Bringing the Outside World In: Incorporating Current Events in the English Classroom

Sara Neild (High School South, 10th Grade)

How can the English classroom serve as a platform for students to explore current events and become more informed citizens in an information-overload world? Throughout the year, I have been incorporating current issues through magazine articles and news sources in the classroom and exploring how they shape and enhance students’ understanding of “traditional” English texts. 

Revising Revision: Exposing Current Understandings of What it Means to Revise and How We Go about Revising

Meg Bowker (High School North Building, 11th Grade)

I’m constantly asking my students to revise their work, only to have them return the same document with minor grammatical changes or an extra sentence thrown in here and there. This inquiry explores how students define and explore different ways to revise through a grading contract for the revision of a literary essay. 

Catching Character: How to Teach Character Strengths to Children  

Lisa DiLorenzo (Gray's Woods Elementary, 2nd Grade) 

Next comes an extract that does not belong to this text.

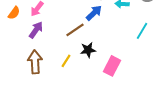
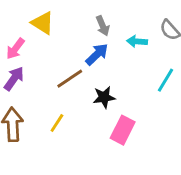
black star: (88, 50) -> (104, 97), moved

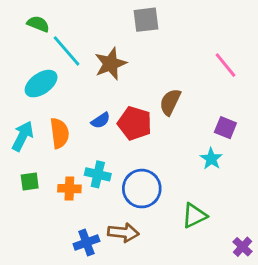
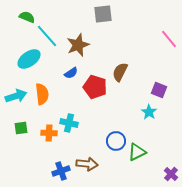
pink line: (225, 65) -> (169, 39), moved
blue semicircle: (101, 120) -> (71, 73), moved
cyan arrow: (23, 136) -> (16, 96), turned 45
blue circle: (142, 189) -> (116, 141), moved, size x0.7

What does it mean to show zest, grit, optimism, self-control, gratitude, social intelligence, and curiosity? How does one recognize these character strengths in others? Months ago, these were two questions my students could not answer. To be a well-rounded individual, one must first understand these strengths. Through read alouds, discussions, writing, activities, and reflections, my students learned that character is not something innate and unchanging but is a set of abilities or strengths that are very much changeable – entirely malleable. 

Be a Bucket Filler, Not a Bucket Spiller: Helping Kindergarteners Be Aware of their Actions

Kristen Lawlor (Easterly Parkway Elementary, Kindergarten)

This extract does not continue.